I truly believe there are no accidents in life.  Things DO happen exactly as they’re supposed to.  Sometimes that’s hard for me to fully accept – perhaps there’s a wee or not so wee streak of control freak in me.  Sometimes I get frustrated and pouty when things don’t happen WHEN or HOW *I* want them to.  Sounds kind of childish.  But that stream flows in me and creeps up when I get extra tired and stressed.  Kind of sounds like the last few weeks…I’ve re-read a few of my recent posts in here and yowza – I’ve got a lot going on and boiling within me!
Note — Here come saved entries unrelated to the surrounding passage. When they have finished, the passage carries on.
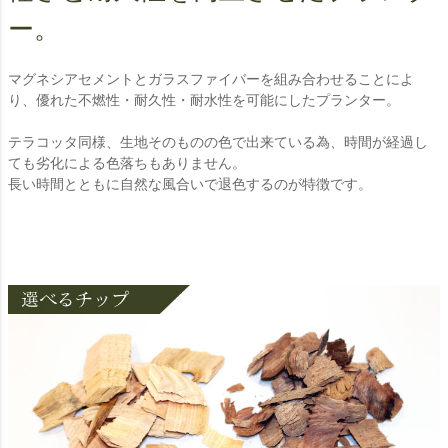
ー。
マグネシアセメントとガラスファイバーを組み合わせることによ
り、優れた不燃性・耐久性・耐水性を可能にしたプランター。
テラコッタ同様、生地そのものの色で出来ている為、時間が経過し
ても劣化による色落ちもありません。
長い時間とともに自然な風合いで退色するのが特徴です。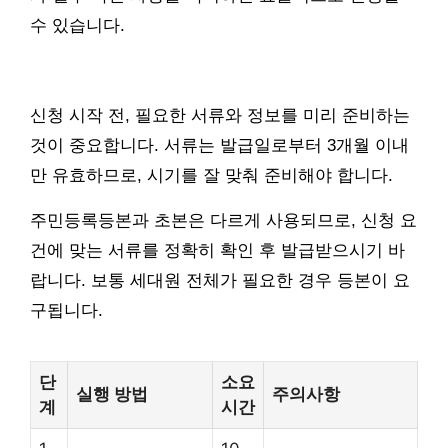
수 있습니다.
신청 시작 전, 필요한 서류와 정보를 미리 준비하는
것이 중요합니다. 서류는 발급일로부터 3개월 이내
만 유효하므로, 시기를 잘 맞춰 준비해야 합니다.
주민등록등본과 초본은 다르게 사용되므로, 신청 요
건에 맞는 서류를 정확히 확인 후 발급받으시기 바
랍니다. 보통 세대원 전체가 필요한 경우 등본이 요
구됩니다.
단
소요
실행 방법
주의사항
계
시간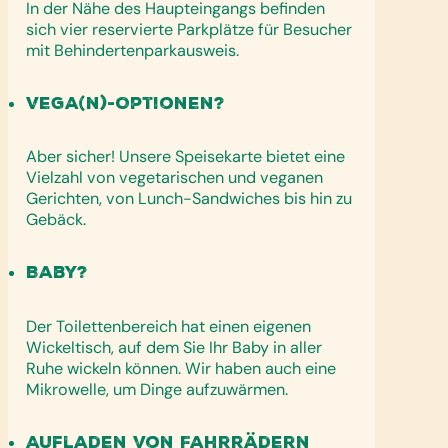
In der Nähe des Haupteingangs befinden
sich vier reservierte Parkplätze für Besucher
mit Behindertenparkausweis.
Vega(n)-Optionen?
Aber sicher! Unsere Speisekarte bietet eine
Vielzahl von vegetarischen und veganen
Gerichten, von Lunch-Sandwiches bis hin zu
Gebäck.
Baby?
Der Toilettenbereich hat einen eigenen
Wickeltisch, auf dem Sie Ihr Baby in aller
Ruhe wickeln können. Wir haben auch eine
Mikrowelle, um Dinge aufzuwärmen.
Aufladen von Fahrrädern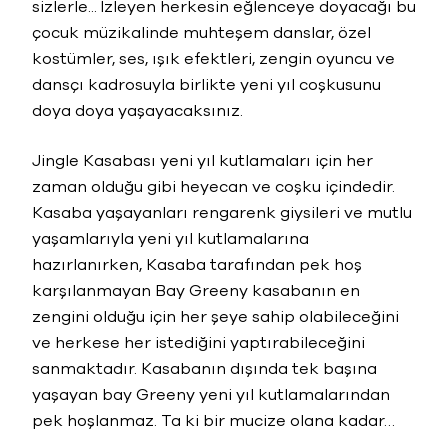
sizlerle... İzleyen herkesin eğlenceye doyacağı bu
çocuk müzikalinde muhteşem danslar, özel
kostümler, ses, ışık efektleri, zengin oyuncu ve
dansçı kadrosuyla birlikte yeni yıl coşkusunu
doya doya yaşayacaksınız.
Jingle Kasabası yeni yıl kutlamaları için her
zaman olduğu gibi heyecan ve coşku içindedir.
Kasaba yaşayanları rengarenk giysileri ve mutlu
yaşamlarıyla yeni yıl kutlamalarına
hazırlanırken, Kasaba tarafından pek hoş
karşılanmayan Bay Greeny kasabanın en
zengini olduğu için her şeye sahip olabileceğini
ve herkese her istediğini yaptırabileceğini
sanmaktadır. Kasabanın dışında tek başına
yaşayan bay Greeny yeni yıl kutlamalarından
pek hoşlanmaz. Ta ki bir mucize olana kadar…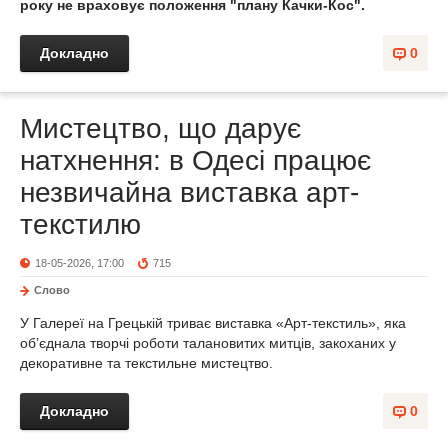
року не враховує положення "плану Качки-Кос".
Докладно
0
Мистецтво, що дарує
натхнення: в Одесі працює
незвичайна виставка арт-
текстилю
18-05-2026, 17:00
715
Слово
У Галереї на Грецькій триває виставка «Арт-текстиль», яка
об’єднала творчі роботи талановитих митців, закоханих у
декоративне та текстильне мистецтво.
Докладно
0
So what to do about it?  Nothing?  Something? Yesterday things unfolded so deliciously, one by one.  I’m not Irish but perhaps I got a much-needed dose of St. Patrick’s Day luck.   And given so much got crammed into March 17, 2012, it was a good thing the day got started a little (lot?) earlier than usual. 

Yep, I got my tired self out of bed, dressed and over into the wonderful Ballard neighborhood of Seattle for a fun mini spa and nutrition seminar at my new friend M’s condo.  YES!  Another jaunt into the city – this totally refreshes me.  I couldn’t believe the snowflakes as I whizzed through Seattle in my car.  I met M at a Silpada jewelry party my friend T hosted back in December.  M is one of those wonderful souls with warm energy – the type you’re just drawn to!  She told me about a line of skin care and nutrition supplements she represents and asked if I would be interested in coming to one of her seminars!  Absolutely, I said!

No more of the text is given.